Bishnu Agarwala vs State Of West Bengal And Anr. on 27 September, 2006

Equivalent citations: 2006(4)CHN897

JUDGMENT
 

S.P. Talukdar, J.
 

1. The petitioner, Bishnu Agarwala, by filing the instant application under Section 397/401 read with Section 482 of the Criminal Procedure Code sought for quashing of the proceeding being Case No. SLP 24/03 arising out of CBI/ACB/Kolkata Case No. RCCAA 20030043 dated 30.10.2003, now pending before the learned Court of Special Judge, Barasat, 24-Parganas (North).

2. The petitioner, thus, sought for quashing of charge-sheet No. 21/2006 dated 24.4.2006 under Section 120B/420/468/471 of the Indian Penal Code and under Section 13(1)(d)/13(2) of the Prevention of Corruption Act, 1988.

3. The grievances of the said petitioner, as ventilated by the learned Senior Counsel, Mr. Ajit Panja, may briefly be stated as follows:

On the basis of First Information Report, dated 30.10.2003, lodged by the Superintendent, of Police, CBI, Kolkata, the aforesaid case against the petitioner and eighteen others including nine officials of the Customs Department was started.

4. It was alleged that all those accused persons as well as others, not known, entered into a criminal conspiracy among themselves and others to cheat the Government of India and in pursuance of that the nine accused persons, who are customs officials being public servants while on duty in respective capacity at Petrapole Land Customs Station on Indo-Bangladesh Border, Petropole, 24-Parganas (N), West Bengal, committed criminal misconduct by showing unque favour by way of certifying and authenticating shipping bills of FIR names accused Nos. 10 to 14 representing the firms being FIR named accused Nos. 16 to 19 containing false details of consignment not exported though the Petrapole Land Customs Station on Indo-Bangladesh Border, Petrapole to Bangladesh and in furtherance of the said conspiracy, FIR named accused Nos. 10 to 14 representing firms being accused Nos. 16 to 19 submitted through accused No. 15 the said shipping bills containing false and fabricated export documents relating to shipping bills and obtained export benefits under DEPB Scheme thereby causing wrongful loss to the extent of about Rs. 4.50 crores to the Government of India during the year 2002-2003.

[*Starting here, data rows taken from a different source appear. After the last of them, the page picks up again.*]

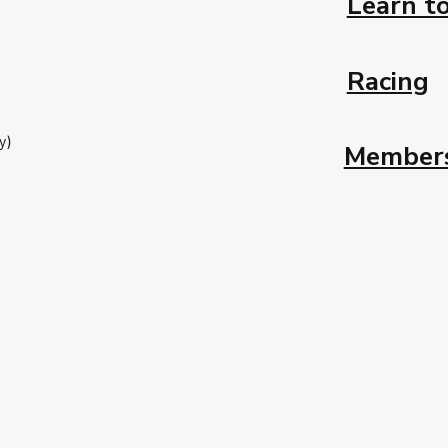
Learn to
Racing
y)
Member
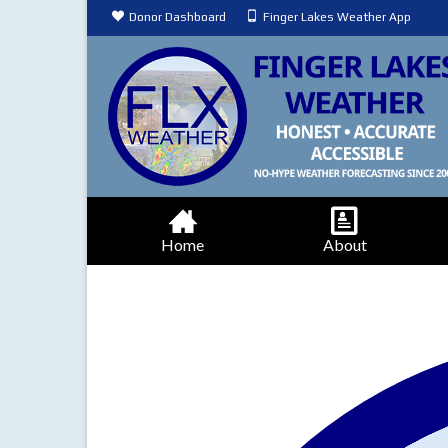
Donor Dashboard
Finger Lakes Weather App
Home
About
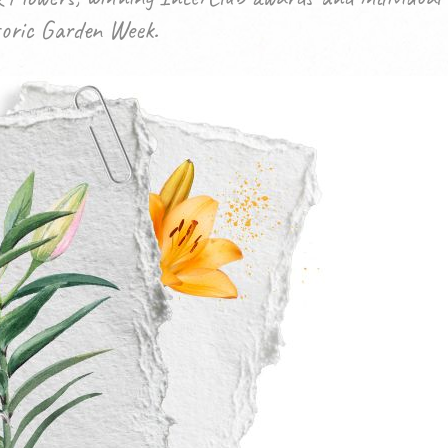
toric Garden Week.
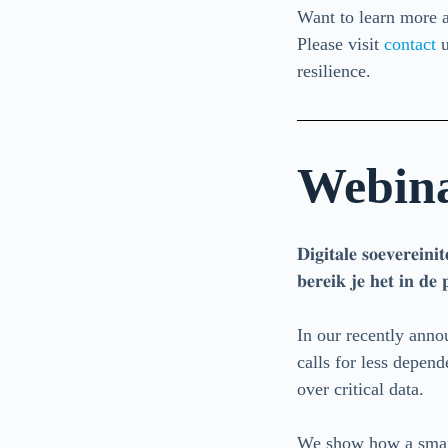
Want to learn more a
Please visit
contact
u
resilience.
Webinar
𝐃𝐢𝐠𝐢𝐭𝐚𝐥𝐞 𝐬𝐨𝐞𝐯𝐞𝐫𝐞𝐢𝐧
𝐛𝐞𝐫𝐞𝐢𝐤 𝐣𝐞 𝐡𝐞𝐭 𝐢𝐧 𝐝𝐞 
In our recently ann
calls for less depend
over critical data.
We show how a smart 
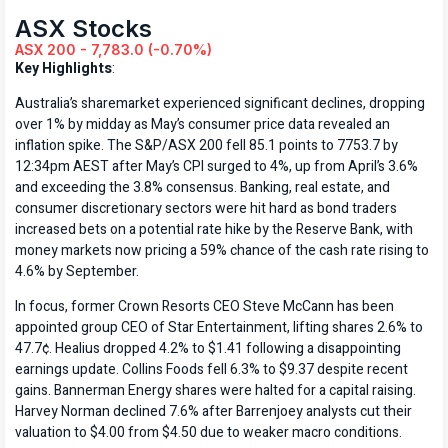
ASX Stocks
ASX 200 - 7,783.0 (-0.70%)
Key Highlights
:
Australia’s sharemarket experienced significant declines, dropping
over 1% by midday as May’s consumer price data revealed an
inflation spike. The S&P/ASX 200 fell 85.1 points to 7753.7 by
12:34pm AEST after May’s CPI surged to 4%, up from April’s 3.6%
and exceeding the 3.8% consensus. Banking, real estate, and
consumer discretionary sectors were hit hard as bond traders
increased bets on a potential rate hike by the Reserve Bank, with
money markets now pricing a 59% chance of the cash rate rising to
4.6% by September.
In focus, former Crown Resorts CEO Steve McCann has been
appointed group CEO of Star Entertainment, lifting shares 2.6% to
47.7¢. Healius dropped 4.2% to $1.41 following a disappointing
earnings update. Collins Foods fell 6.3% to $9.37 despite recent
gains. Bannerman Energy shares were halted for a capital raising.
Harvey Norman declined 7.6% after Barrenjoey analysts cut their
valuation to $4.00 from $4.50 due to weaker macro conditions.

5. It was alleged that during the period 2002-2003, as many as 92 false and fabricated bills were submitted through FIR named accused No. 15 to the Commissioner of Customs (Preventive Department) of Kolkata for drawing benefits under the DEPB scheme.

6. It was further alleged that in respect of 25 out of 92 shipping bills, the exporters, being FIR named accused Nos. 10 to 14 of the firm Nos. 16 to 19, in collusion with accused No. 15 submitted shipping bills containing false and fabricated entries made and authenticated by means of signatures by the FIR named accused Nos. l to 9 respectively in pursuance of criminal conspiracy to the effect as if that the consignments shown in the fabricated shipping bills were exported by lorry numbers indicated in the respective shipping bills and cleared through petrapole land customs station on Indo-Bangladesh Border, West Bengal to Bangladesh. It was also alleged that consignment other then what is mentioned in the shipping bills respectively were found actually exported in the respective lorry concerned to Bangladesh.

7. It was the further allegation in the First Information Report that the FIR named accused Nos. l to 9, thus, entered into a criminal conspiracy during the year 2002-2003 with FIR named accused Nos. 10 to 14 representing the firms, being FIR named accused Nos. 16 to 19 and accused No. 15 as well as unknown others to cheat the Government of India and in pursuance of the said conspiracy the said accused Nos. 1 to 9 fraudulently and dishonestly and by misusing and abusing their official position by illegal means knowing fully well that the details contained in each of the relevant shipping bills are false, certified and authenticated respectively in the respective shipping bills as if the same reflected the consignments actually exported through the respective lorry to Bangladesh in order to help FIR named accused Nos. 10 to 14 representing the firm Nos. 16 to 19 and in pursuance of the said conspiracy, FIR named accused Nos. 10 to 14 representing the firm Nos. 16 to 19 submitted 25 fabricated shipping bills as genuine to the Commissioner of Customs (Preventive) Kolkata, through FIR named accused No. 15 knowing fully that the said bills were forged and fabricated processed the same with Customs Department and derived benefit fraudulently and dishonestly under the DEPS Scheme. Thus, the accused persons caused wrongful loss to the tune of Rs. 1,11,93,298.00 to the Government India and corresponding wrongful gain to themselves.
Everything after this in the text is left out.